(Stored records)
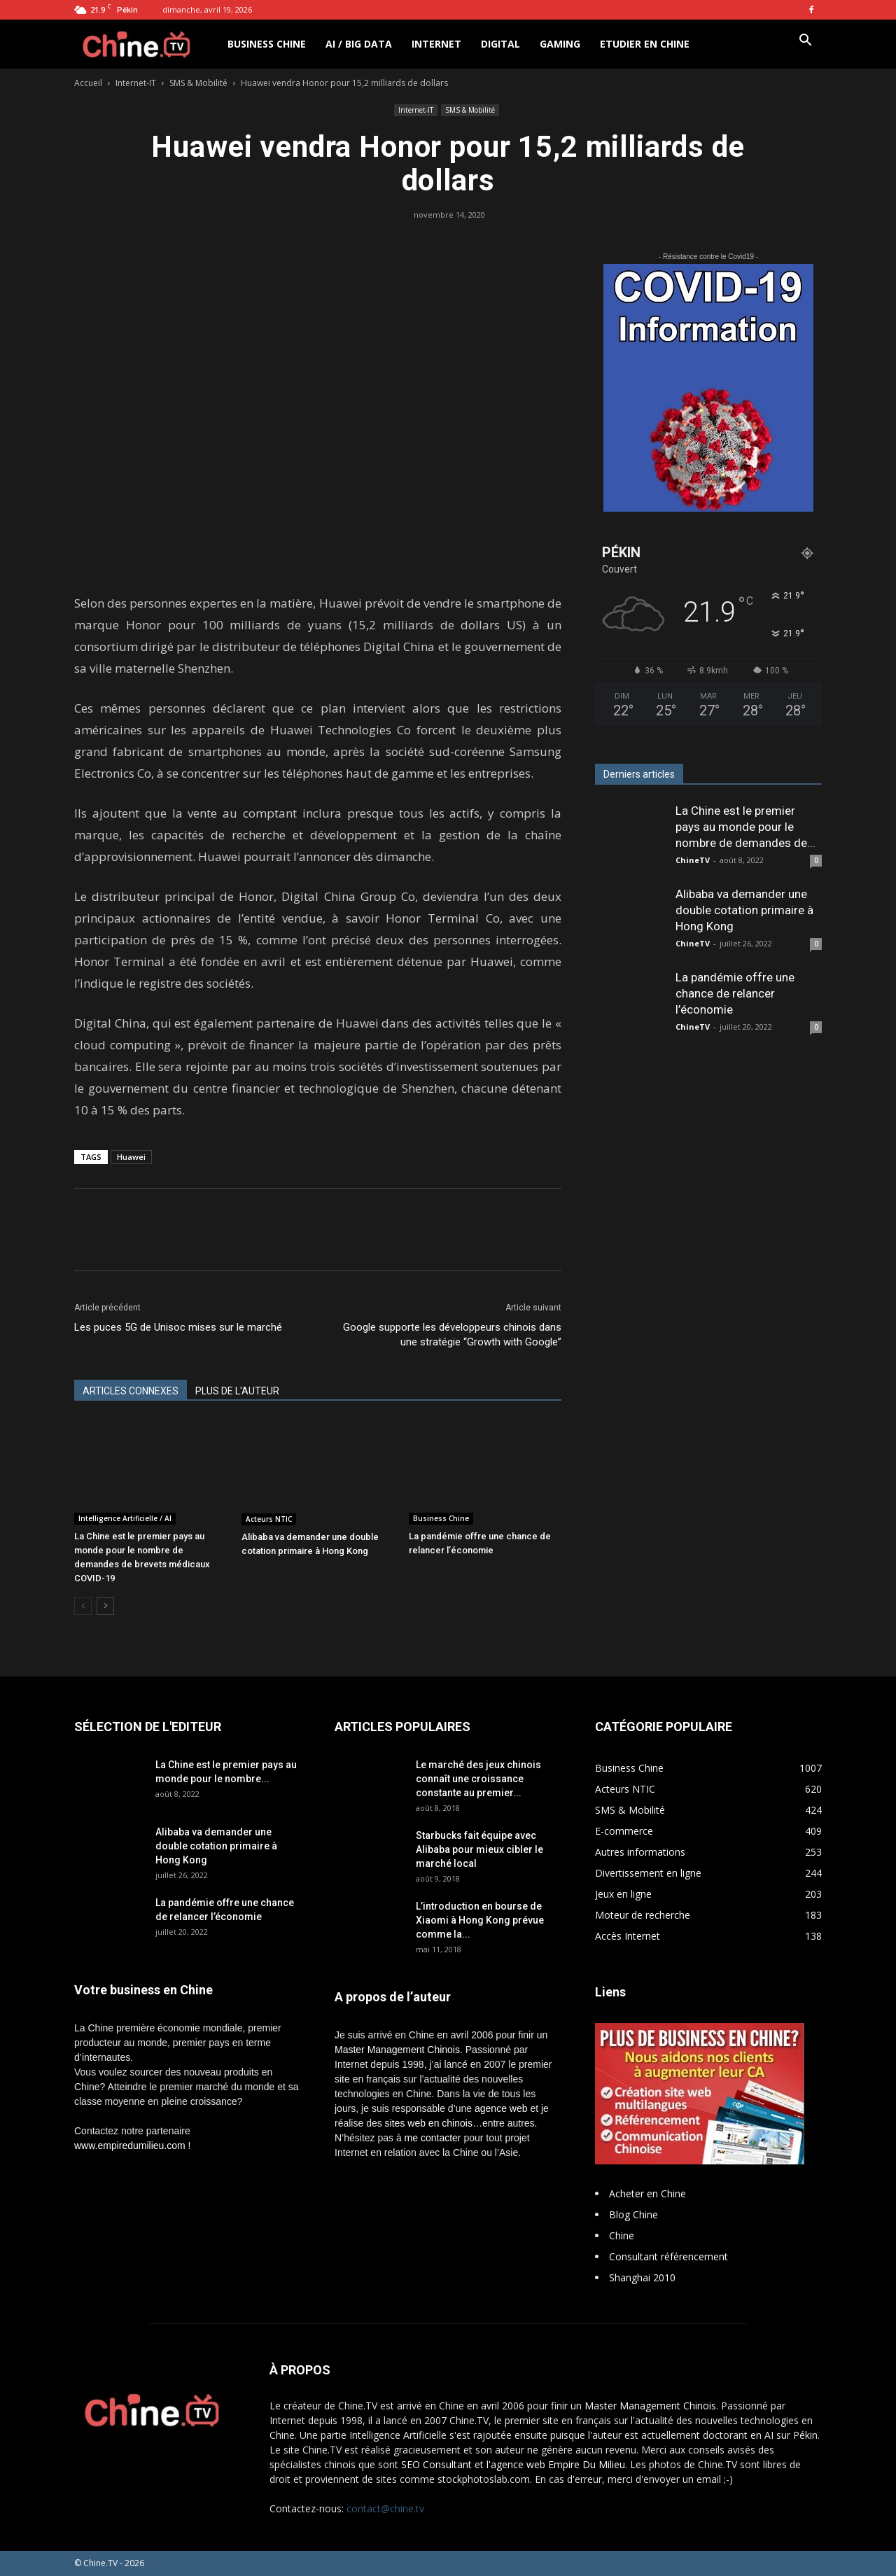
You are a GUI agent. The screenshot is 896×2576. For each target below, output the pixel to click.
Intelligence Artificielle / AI (125, 1518)
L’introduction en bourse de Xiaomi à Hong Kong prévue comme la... (480, 1920)
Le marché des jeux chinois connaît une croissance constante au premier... (478, 1778)
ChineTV (693, 860)
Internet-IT (135, 83)
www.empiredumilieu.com (130, 2145)
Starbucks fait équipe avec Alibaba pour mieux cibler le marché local (479, 1849)
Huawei (131, 1157)
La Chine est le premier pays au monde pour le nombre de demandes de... (746, 827)
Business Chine (266, 43)
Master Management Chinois (397, 2049)
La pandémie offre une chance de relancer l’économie (735, 993)
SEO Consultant (436, 2464)
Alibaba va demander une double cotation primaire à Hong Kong (744, 910)
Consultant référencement (668, 2256)
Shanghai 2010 (642, 2277)
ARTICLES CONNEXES (130, 1390)
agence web (501, 2108)
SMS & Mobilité (198, 83)
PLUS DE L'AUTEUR (237, 1390)
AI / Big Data (359, 43)
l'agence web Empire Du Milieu (555, 2464)
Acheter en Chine (647, 2193)
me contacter (433, 2137)
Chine (621, 2235)
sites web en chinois (428, 2123)
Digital (500, 43)
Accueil (88, 83)
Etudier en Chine (645, 43)
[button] (805, 41)
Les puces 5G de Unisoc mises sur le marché (178, 1327)
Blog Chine (633, 2214)
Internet (436, 43)
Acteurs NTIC (269, 1519)
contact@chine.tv (385, 2508)
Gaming (560, 43)
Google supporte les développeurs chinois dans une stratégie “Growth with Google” (452, 1334)
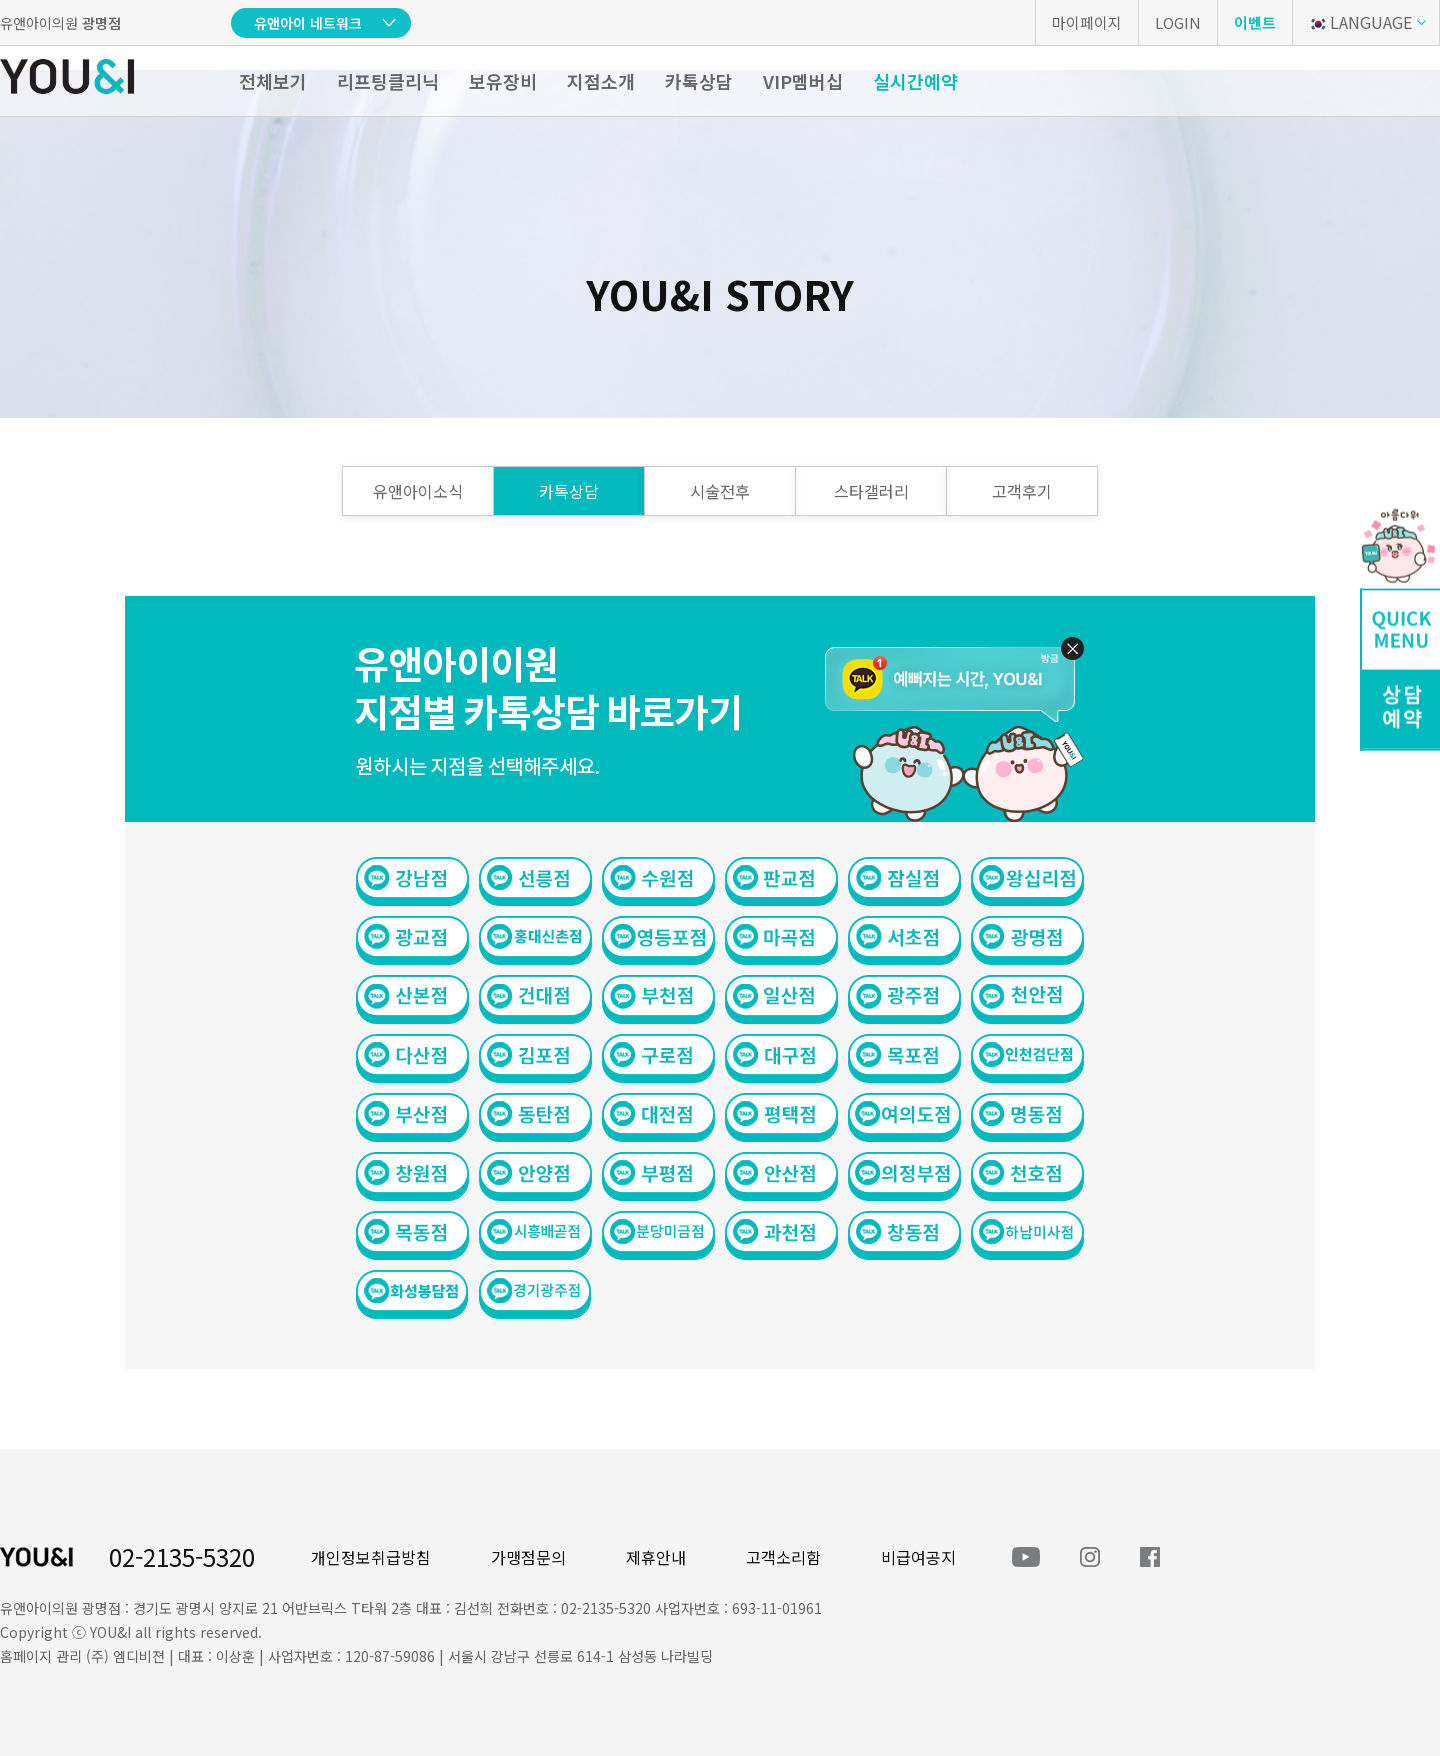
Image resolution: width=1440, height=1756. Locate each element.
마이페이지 (1087, 22)
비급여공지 (918, 1557)
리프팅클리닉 (388, 81)
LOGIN (1178, 22)
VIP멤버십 (803, 81)
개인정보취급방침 (371, 1557)
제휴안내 (656, 1557)
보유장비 (503, 81)
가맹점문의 (528, 1557)
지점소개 (601, 81)
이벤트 (1255, 22)
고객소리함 (783, 1557)
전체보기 (273, 81)
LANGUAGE (1359, 22)
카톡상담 (699, 81)
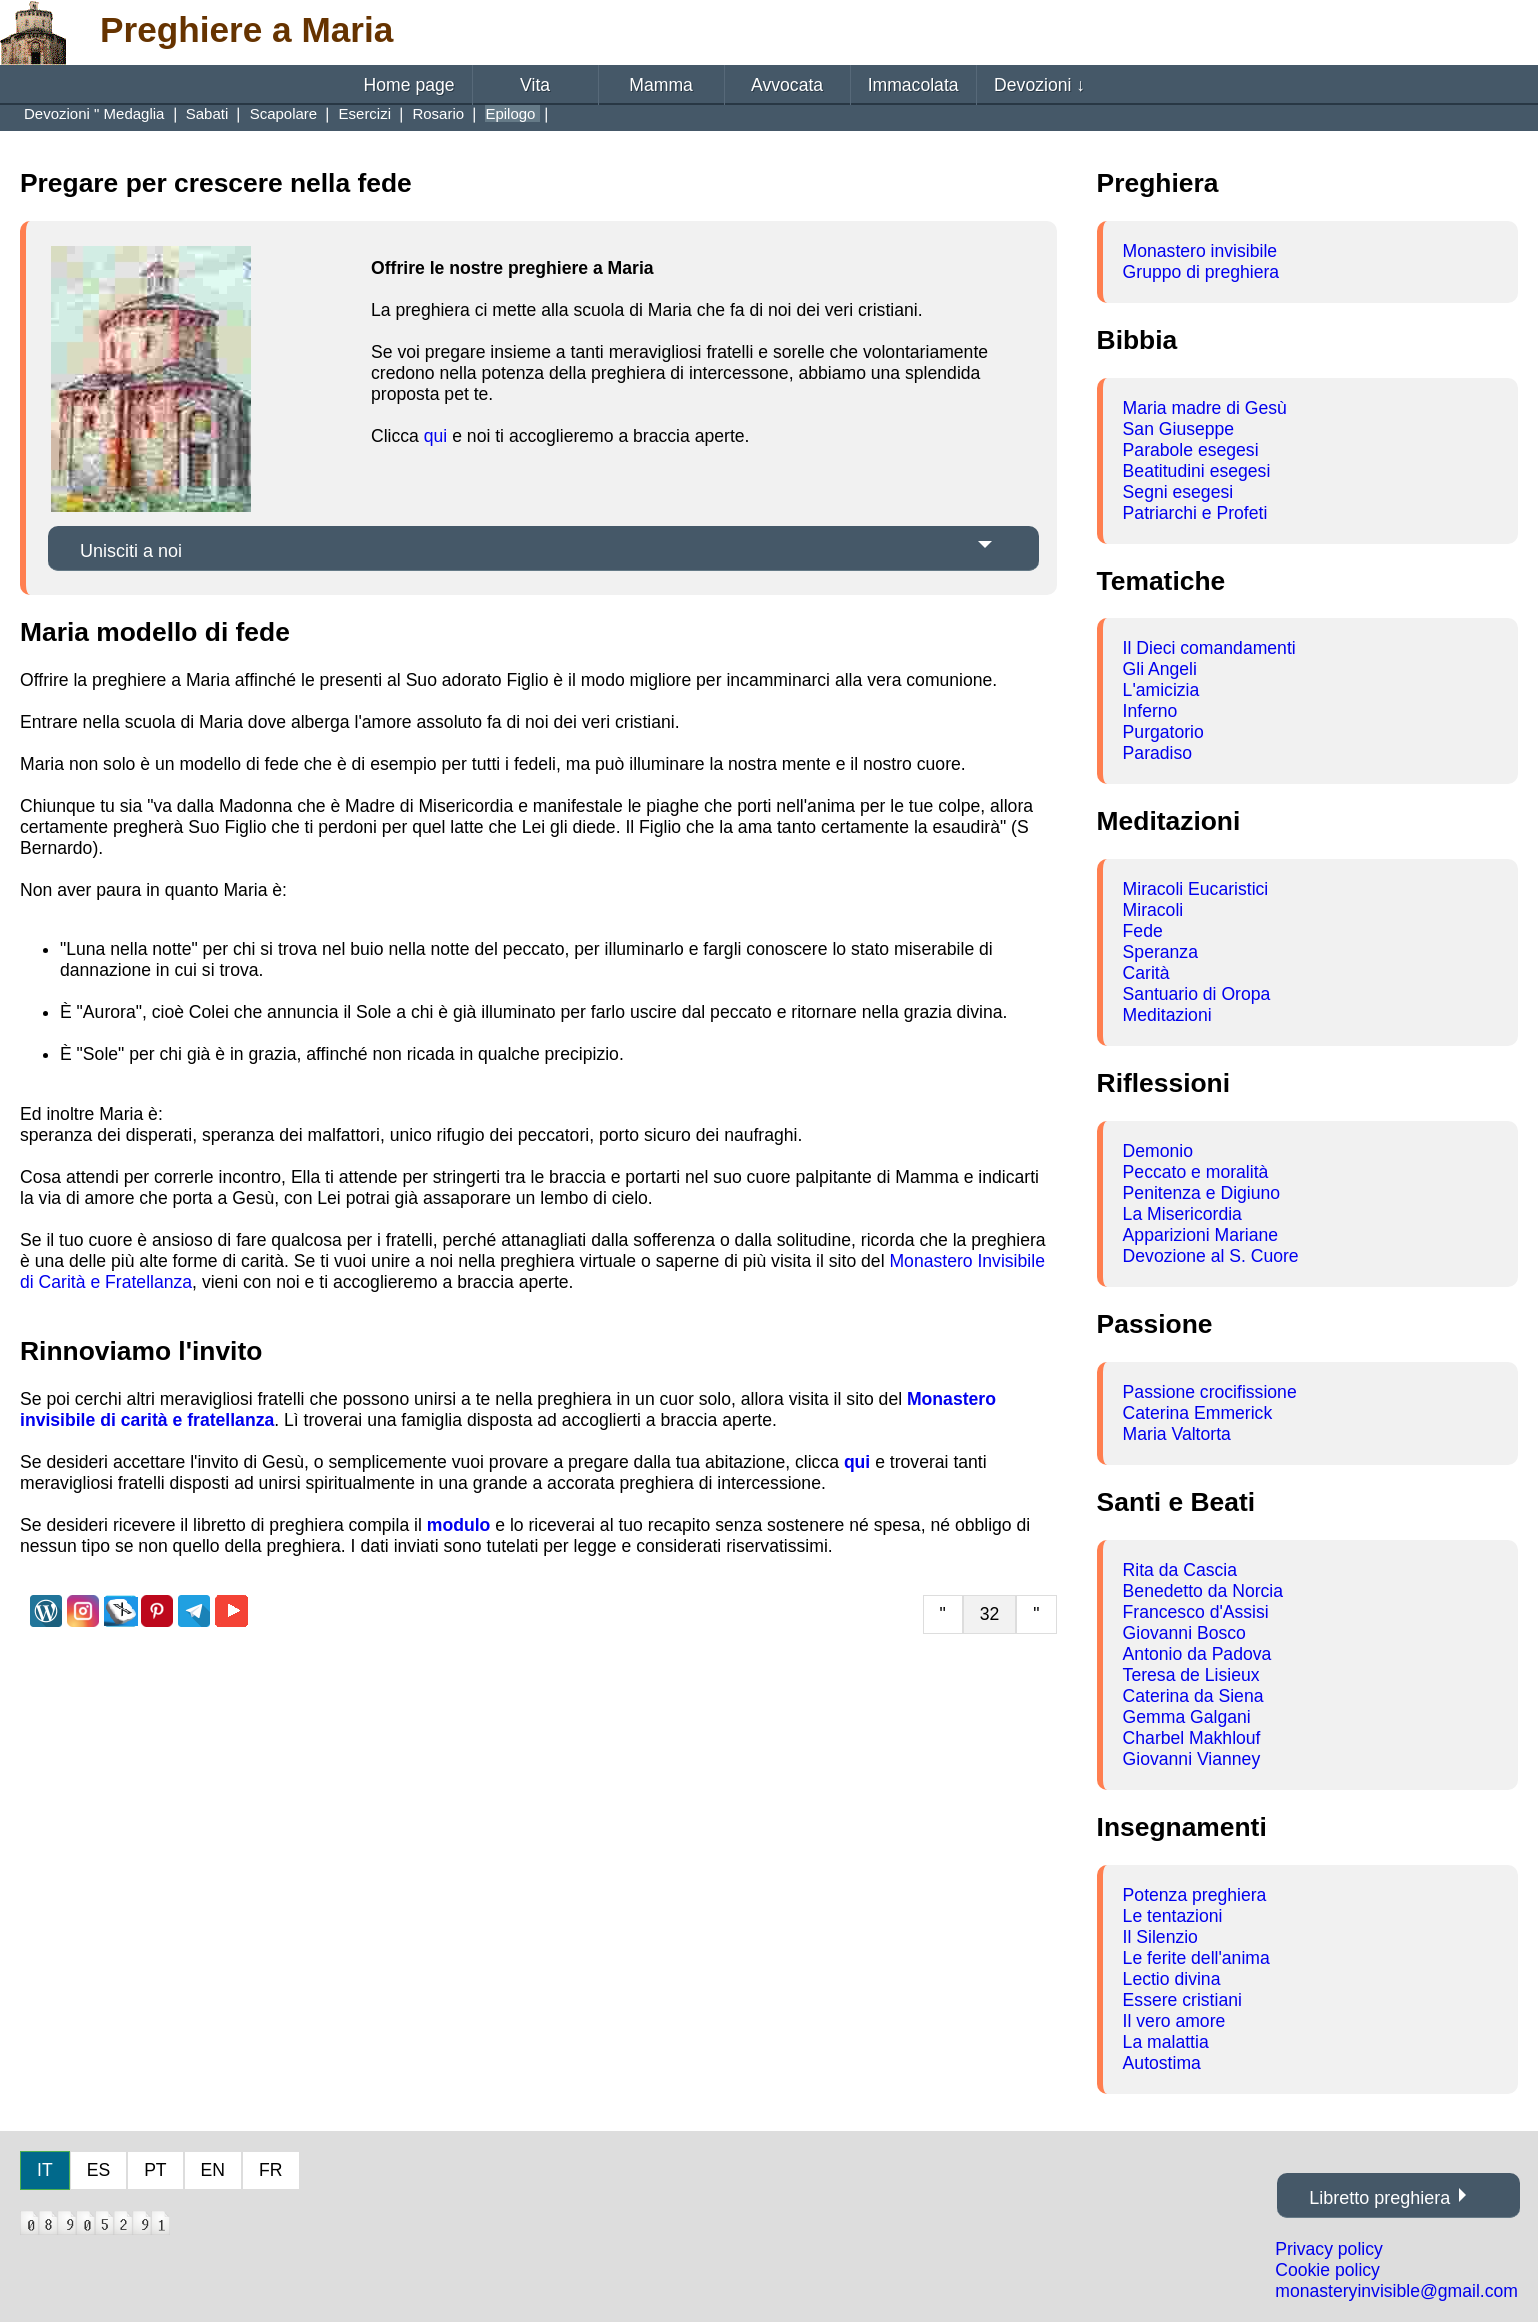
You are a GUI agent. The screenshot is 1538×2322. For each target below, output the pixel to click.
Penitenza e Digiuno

Task brief
Could you set down, word for word, only the lines above from the line with "agence web (501, 2108)" to the line with "Google supporte les", including both?

Solution to the exercise
agence web (501, 2108)
SMS & Mobilité (198, 83)
PLUS DE L'AUTEUR (237, 1390)
AI / Big Data (359, 43)
l'agence web Empire Du Milieu (555, 2464)
Acheter en Chine (647, 2193)
me contacter (433, 2137)
Chine (621, 2235)
sites web en chinois (428, 2123)
Digital (500, 43)
Accueil (88, 83)
Etudier en Chine (645, 43)
[button] (805, 41)
Les puces 5G de Unisoc mises sur le marché (178, 1327)
Blog Chine (633, 2214)
Internet (436, 43)
Acteurs NTIC (269, 1519)
contact@chine.tv (385, 2508)
Gaming (560, 43)
Google supporte les développeurs chinois dans une stratégie “Growth with Google” (452, 1334)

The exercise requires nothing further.